Regulation 5.1.5, paragraph 2 and Standard A5.1.5, paragraphs 3 and 4. Flag State responsibilities. On-board complaint procedures. Victimization. Information on procedure. The Committee previously requested the Government to indicate how it gives effect to Regulation 5.1.5, paragraph 2 (prohibition of victimization), as well as to indicate how it gives effect to Standard A5.1.5, paragraph 4 (arrangements to ensure that seafarers are provided with copy of the on-board complaint procedures). The Government indicates that the Regulation 5.1.5, paragraph 2 is implemented by section 147 of the Labour Code (prohibition to dismiss, suspend, refuse to pay remuneration, bring or threaten to bring disciplinary action against the employee who acted as specified in section 147(a), (b) and (c)). Where an employer fails to meet her/his obligations under section 147, an employee may submit a complaint for investigation under section 133. With regard to the implementation of Standard A5.1.5, paragraph 4, the Government indicates that section 125(1)(d) of the Labour Code requires employers to post, among other things, a copy of the Labour Code and associated regulations, which contain the process to file a complaint, in a conspicuous place accessible to every employee. The Committee notes that the provisions cited by the Government appear to be limited to occupational safety and health (Part II). The Committee requests the Government to take the necessary measures to ensure that victimization of seafarers for filing a complaint under Regulation 5.1.5 is prohibited and penalized (Regulation 5.1.5(2)) and that all seafarers are provided with a copy of the on-board complaint procedures (Standard A5.1.5(4)).
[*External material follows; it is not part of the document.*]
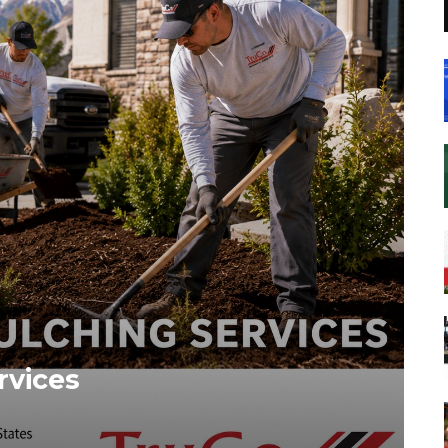
rvices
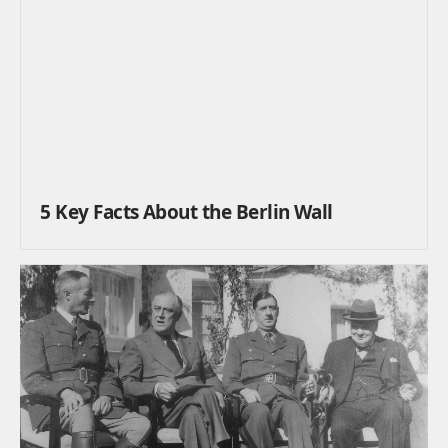
5 Key Facts About the Berlin Wall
Regulation 5.1.6, paragraph 1. Flag State responsibilities. Marine casualties. Official inquiry. In its previous comment, noting that the applicable legislation (Canadian Transportation Accident Investigation and Safety Board Act) does not provide for the obligation in all cases to hold an official inquiry into any serious marine casualty leading to injury or loss of life, involving a ship flying the Canadian flag, the Committee requested the Government to indicate how it gives effect to Regulation 5.1.6, paragraph 1. The Committee notes the Government's information that the MOHS Regulations outline the requirement of an employer to investigate accidents, occupational diseases or other hazardous occurrences affecting their employees (section 276). The Government also indicates that it is the federal Labour Program policy to investigate all hazardous occurrences that cause injuries that may result in death or serious body injuries. The Committee recalls that Regulation 5.1.6, paragraph 1 provides for the obligation to hold an official inquiry into any serious marine casualty leading to injury or loss of life, involving a ship flying the Member's flag. The Committee requests the Government to take the necessary measures to fully comply with this provision of the Convention.